AbstractThe innate immune system employs a diverse set of pattern recognition receptors to detect intrinsic and extrinsic danger signals for host protection. Inflammasomes represent an important class of receptors that elicit inflammatory response through the maturation of pro-inflammatory cytokines and the induction of a form of cell death known as pyroptosis. Assembly of a functional inflammasome typically involves an upstream sensor component, an adaptor component, and an effector caspase. The upstream sensor oligomerizes upon detection of pro-inflammatory triggers to recruit the adaptor, which in turn drives caspase activation. The assembled inflammasome proteolytically cleaves interleukin-1β (IL-1β) and interleukin-18, which are the cytokines responsible for downstream signaling events. Previously, our understanding of this assembly process had been limited by the lack of biochemical data and high-resolution structures.

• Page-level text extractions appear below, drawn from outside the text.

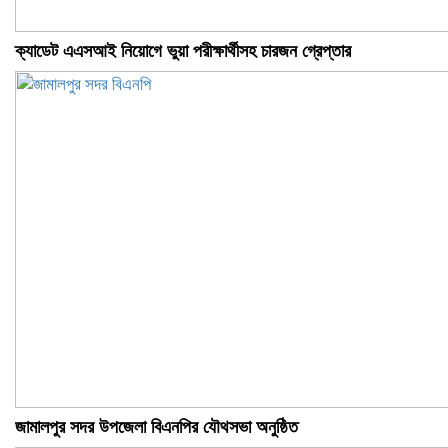
ক্যাডেট এএসআই নিয়োগে ভুয়া পরীক্ষার্থীসহ চারজন গ্রেপ্তার
জামালপুর সদর উপজেলা বিএনপির যৌথসভা অনুষ্ঠিত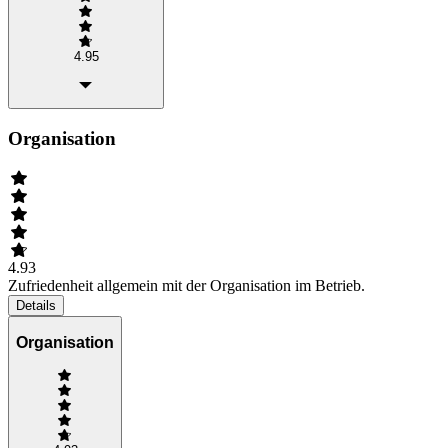
4.95
Organisation
4.93
Zufriedenheit allgemein mit der Organisation im Betrieb.
Details
Organisation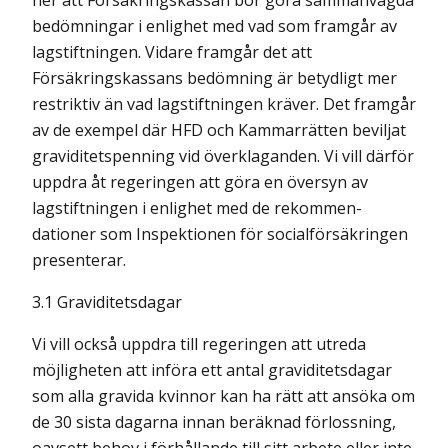
ner att Försäkringskassan bör göra sammanvägda
bedömningar i enlighet med vad som framgår av
lagstiftningen. Vidare framgår det att
Försäkringskassans bedömning är betydligt mer
restriktiv än vad lagstiftningen kräver. Det framgår
av de exempel där HFD och Kammarrätten beviljat
graviditetspenning vid överklaganden. Vi vill därför
uppdra åt regeringen att göra en översyn av
lagstiftningen i enlighet med de rekommen­
dationer som Inspektionen för socialförsäkringen
presenterar.
3.1 Graviditetsdagar
Vi vill också uppdra till regeringen att utreda
möjligheten att införa ett antal graviditets­dagar
som alla gravida kvinnor kan ha rätt att ansöka om
de 30 sista dagarna innan beräknad förlossning,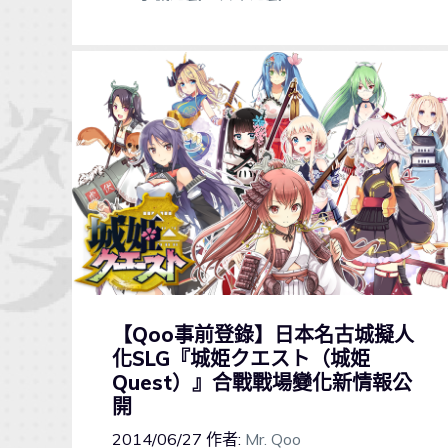
【Qoo事前登錄】日本名古城擬人
化SLG『城姫クエスト（城姫
Quest）』合戰戰場變化新情報公
開
2014/06/27
作者:
Mr. Qoo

In this dissertation, I present key findings that provide novel perspectives on the assembly and regulation of inflammasomes using structural and biochemical approaches. More specifically, a two-step nucleated polymerization mechanism governs the assembly and activation of inflammasomes that require the filamentous scaffold of an adaptor known as Apoptosis-associated Speck-like protein containing a CARD (ASC). Upstream sensors oligomerize to nucleate the formation of ASC filaments, which in turn nucleate the effector caspase-1 to form another set of filaments. These signaling filaments coalesce into a micron-sized perinuclear puncta, which could be observed under light microscopes. Moreover, I also present evidence to support a capping mechanism for inflammasome regulation. Inhibitor of CARD (INCA) terminates caspase-1 filaments by binding to their ends, which effectively blocks proximity-driven activation of pro-caspase-1 and dampens IL-1β maturation. Both activation and regulation of the inflammasome rely on the special properties of homotypic interaction domains that belong to the death domain superfamily.
Collectively, these studies support a novel paradigm in which the innate immune system exploits signaling filaments for the desired functional outcomes. By understanding the structural and biophysical properties of these supramolecular complexes, we may begin to identify novel targets for therapeutic intervention. In the last chapter, I will also discuss some remaining questions of the inflammasome field, particularly the ones that could be addressed by structural and biochemical methods.